# Work required
Exactly as they stand, copy the lines from the one containing "Immigration" to the final line of the data; leave out the pictures.

# Given information
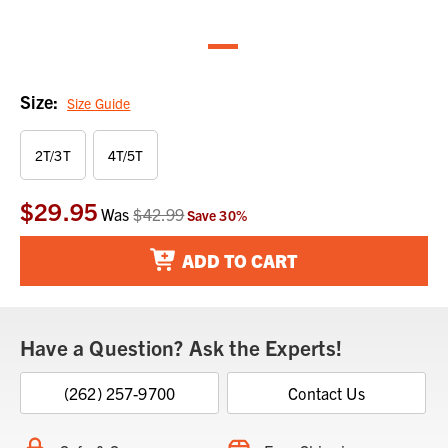
Size:
Size Guide
2T/3T
4T/5T
$29.95
Current
Was
$42.99
Save
30
%
Stock:
ADD TO CART
Have a Question? Ask the Experts!
(262) 257-9700
Contact Us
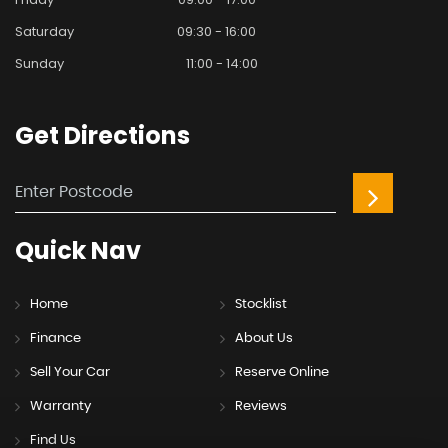
Saturday
09:30 - 16:00
Sunday
11:00 - 14:00
Get
Directions
Quick
Nav
Home
Stocklist
Finance
About Us
Sell Your Car
Reserve Online
Warranty
Reviews
Find Us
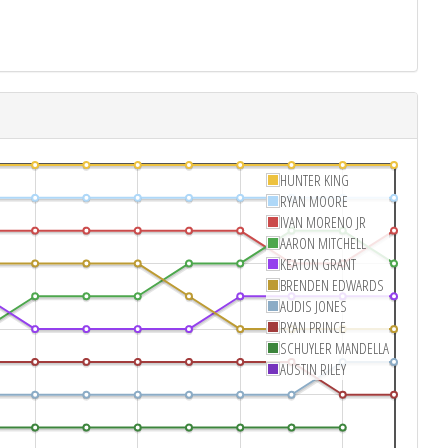
HUNTER KING
RYAN MOORE
IVAN MORENO JR
AARON MITCHELL
KEATON GRANT
BRENDEN EDWARDS
AUDIS JONES
RYAN PRINCE
SCHUYLER MANDELLA
AUSTIN RILEY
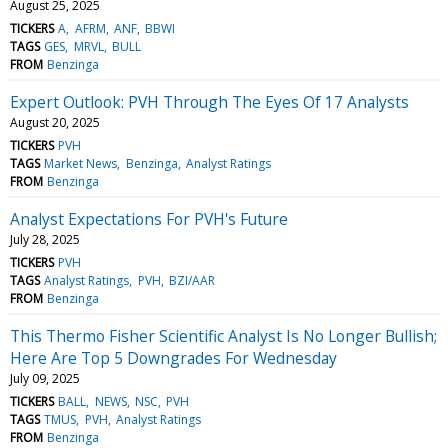
August 25, 2025
TICKERS
A
AFRM
ANF
BBWI
TAGS
GES
MRVL
BULL
FROM
Benzinga
Expert Outlook: PVH Through The Eyes Of 17 Analysts
August 20, 2025
TICKERS
PVH
TAGS
Market News
Benzinga
Analyst Ratings
FROM
Benzinga
Analyst Expectations For PVH's Future
July 28, 2025
TICKERS
PVH
TAGS
Analyst Ratings
PVH
BZI/AAR
FROM
Benzinga
This Thermo Fisher Scientific Analyst Is No Longer Bullish;
Here Are Top 5 Downgrades For Wednesday
July 09, 2025
TICKERS
BALL
NEWS
NSC
PVH
TAGS
TMUS
PVH
Analyst Ratings
FROM
Benzinga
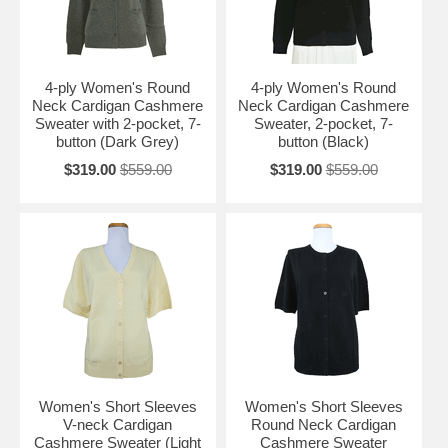
4-ply Women's Round
4-ply Women's Round
Neck Cardigan Cashmere
Neck Cardigan Cashmere
Sweater with 2-pocket, 7-
Sweater, 2-pocket, 7-
button (Dark Grey)
button (Black)
$319.00
$559.00
$319.00
$559.00
Women's Short Sleeves
Women's Short Sleeves
V-neck Cardigan
Round Neck Cardigan
Cashmere Sweater (Light
Cashmere Sweater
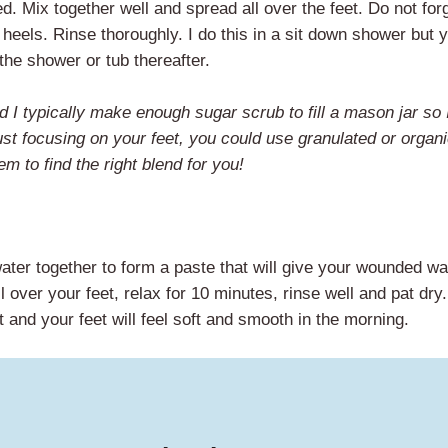
d. Mix together well and spread all over the feet. Do not forg
heels. Rinse thoroughly. I do this in a sit down shower but 
 the shower or tub thereafter.
d I typically make enough sugar scrub to fill a mason jar so 
ust focusing on your feet, you could use granulated or organ
 to find the right blend for you!
water together to form a paste that will give your wounded wa
l over your feet, relax for 10 minutes, rinse well and pat dry
 and your feet will feel soft and smooth in the morning.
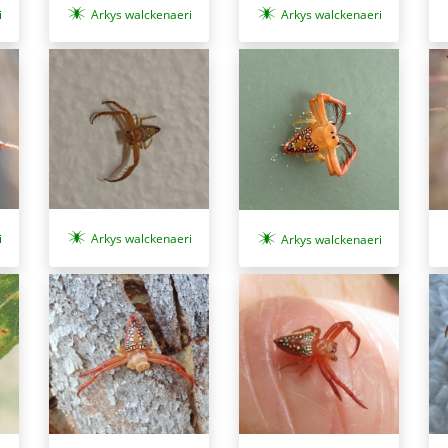
Arkys walckenaeri
i
Arkys walckenaeri
i
Arkys walckenaeri
Arkys walckenaeri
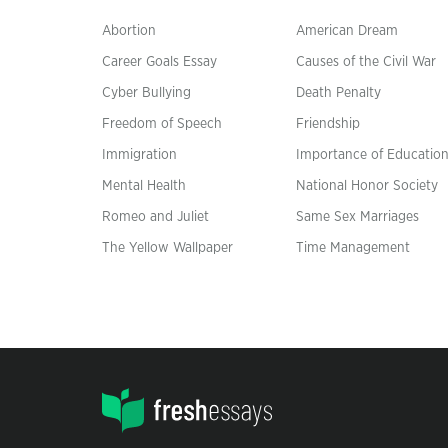
Abortion
American Dream
Career Goals Essay
Causes of the Civil War
Cyber Bullying
Death Penalty
Freedom of Speech
Friendship
Immigration
Importance of Educatio
Mental Health
National Honor Society
Romeo and Juliet
Same Sex Marriages
The Yellow Wallpaper
Time Management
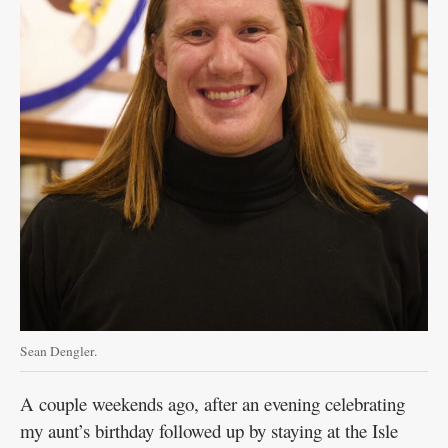
Sean Dengler.
A couple weekends ago, after an evening celebrating
my aunt’s birthday followed up by staying at the Isle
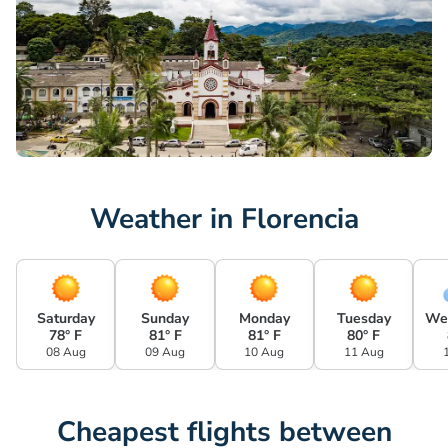
Weather in Florencia
Saturday
Sunday
Monday
Tuesday
We
78° F
81° F
81° F
80° F
08 Aug
09 Aug
10 Aug
11 Aug
Cheapest flights between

# Task solution
Immigration
Importance of Educatio
Mental Health
National Honor Society
Romeo and Juliet
Same Sex Marriages
The Yellow Wallpaper
Time Management
Sean Dengler.
A couple weekends ago, after an evening celebrating
my aunt’s birthday followed up by staying at the Isle
Weather in Florencia
Saturday
Sunday
Monday
Tuesday
We
78° F
81° F
81° F
80° F
08 Aug
09 Aug
10 Aug
11 Aug
Cheapest flights between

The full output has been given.